12/29/2000

Mailbag:  Free FDISK; Reiser

ReiserFS experiments. I spent a good deal of time yesterday figuring out how to convert an ext2 system to a Reiser system (for greater speed and fault-tolerance) when Brian Bilbrey pointed out how to create an all-Reiser system from the get-go with Mandrake 7.2.

The trick is to pick expert mode when you get to the Setup filesystems portion of installation, click on some free space (making some if necessary), then click create. Under the Filesystem type drop-down list, you can select Linux native, Linux swap, ReiserFS, or FAT32. Pick Reiser, and you’re set.

Now the big question… How to partition? I like to put /boot on a FAT partition just in case something goes horribly wrong, then I can recover the system even if my Linux boot disk fails by using any old DOS boot disk. It doesn’t have to be very big. ReiserFS may make you nervous since it hasn’t been officially blessed by the kernel team, but at the very least use it for the /tmp partition, and I’d use it for /var as well. Since /tmp and /var are where lots of little files get written constantly, they’re ideal for Reiser, and since those files tend to have short lifespans, it’s good to use a partition to isolate them from the rest of your files. Fragmentation isn’t much of a problem with Linux; partitioning wisely makes it even less so. Neither of these partitions has to be huge; a few hundred megs ought to be plenty. The two biggest partitions should be / and /home. The / partition, of course, holds the OS, while /home holds user data. If you wish, you can place /usr on a separate disk if you want apps on a separate disk from the OS for performance’s sake.

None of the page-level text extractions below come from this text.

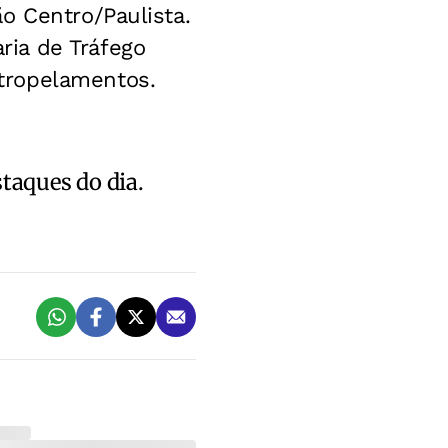
o Centro/Paulista.
ia de Tráfego
tropelamentos.
staques do dia.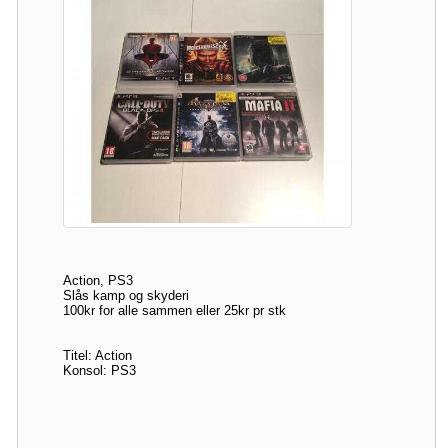
Action, PS3
Slås kamp og skyderi
100kr for alle sammen eller 25kr pr stk
Titel: Action
Konsol: PS3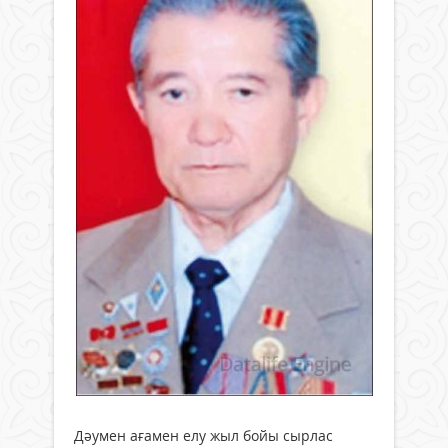
Дәумен ағамен елу жыл бойы сырлас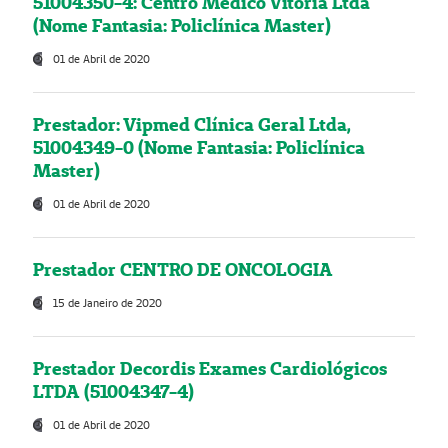
51004350-4: Centro Médico Vitória Ltda
(Nome Fantasia: Policlínica Master)
01 de Abril de 2020
Prestador: Vipmed Clínica Geral Ltda,
51004349-0 (Nome Fantasia: Policlínica
Master)
01 de Abril de 2020
Prestador CENTRO DE ONCOLOGIA
15 de Janeiro de 2020
Prestador Decordis Exames Cardiológicos
LTDA (51004347-4)
01 de Abril de 2020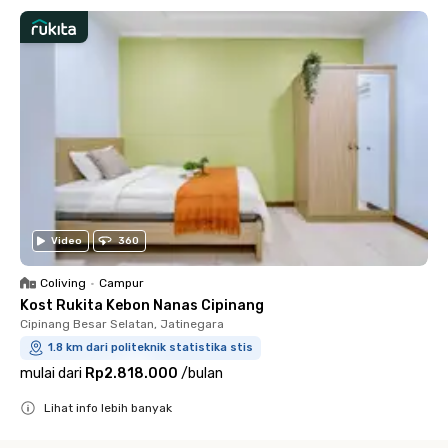
Video
360
Coliving
•
Campur
Kost Rukita Kebon Nanas Cipinang
Cipinang Besar Selatan, Jatinegara
1.8 km dari politeknik statistika stis
mulai dari
Rp2.818.000
/
bulan
Lihat info lebih banyak
Close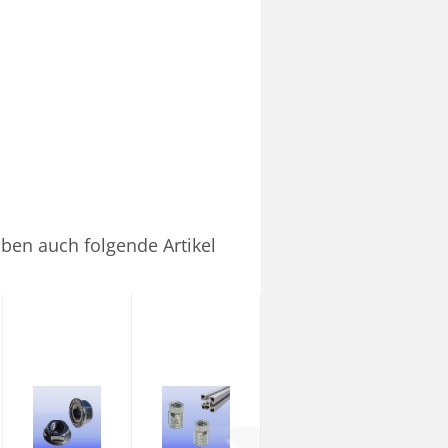
aben auch folgende Artikel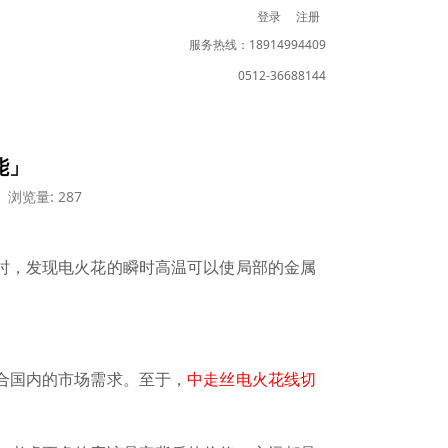
登录
注册
服务热线：18914994409
0512-36688144
能」
浏览量: 287
时，发现电火花的瞬时高温可以使局部的金属
合国内的市场需求。至于，
中走丝电火花线切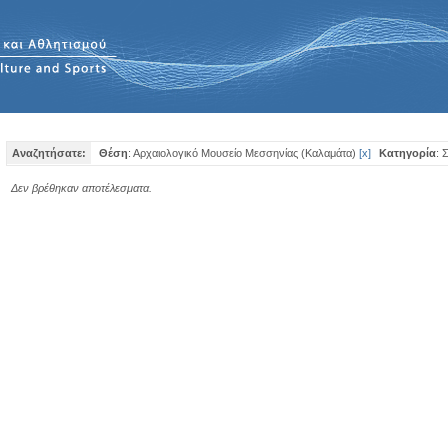
Αναζητήσατε:
Θέση
: Αρχαιολογικό Μουσείο Μεσσηνίας (Καλαμάτα)
[
x
]
Κατηγορία
: 
Δεν βρέθηκαν αποτέλεσματα.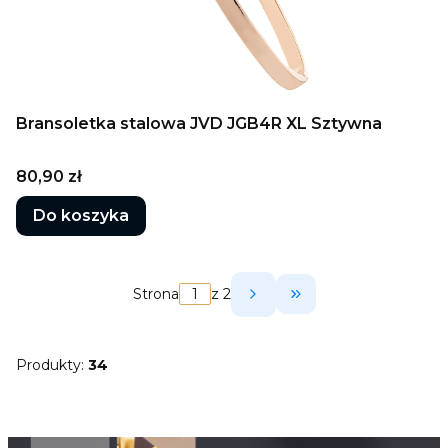
Bransoletka stalowa JVD JGB4R XL Sztywna
Cena
80,90 zł
Do koszyka
Strona
z 2
Przejdź do ostatni
Produkty:
34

And remember, the disk is faster towards the front, so put speed-critical partitions like /root and /home up front. Put /boot right up front unless you’re using a modern distribution that uses the new GRUB bootloader; LILO has problems with high partition numbers. If you’re using GRUB (Mandrake 7.2 does), you can put /boot at the very end. Since these files are accessed at boot time and then never again, they don’t have to have the greatest speed.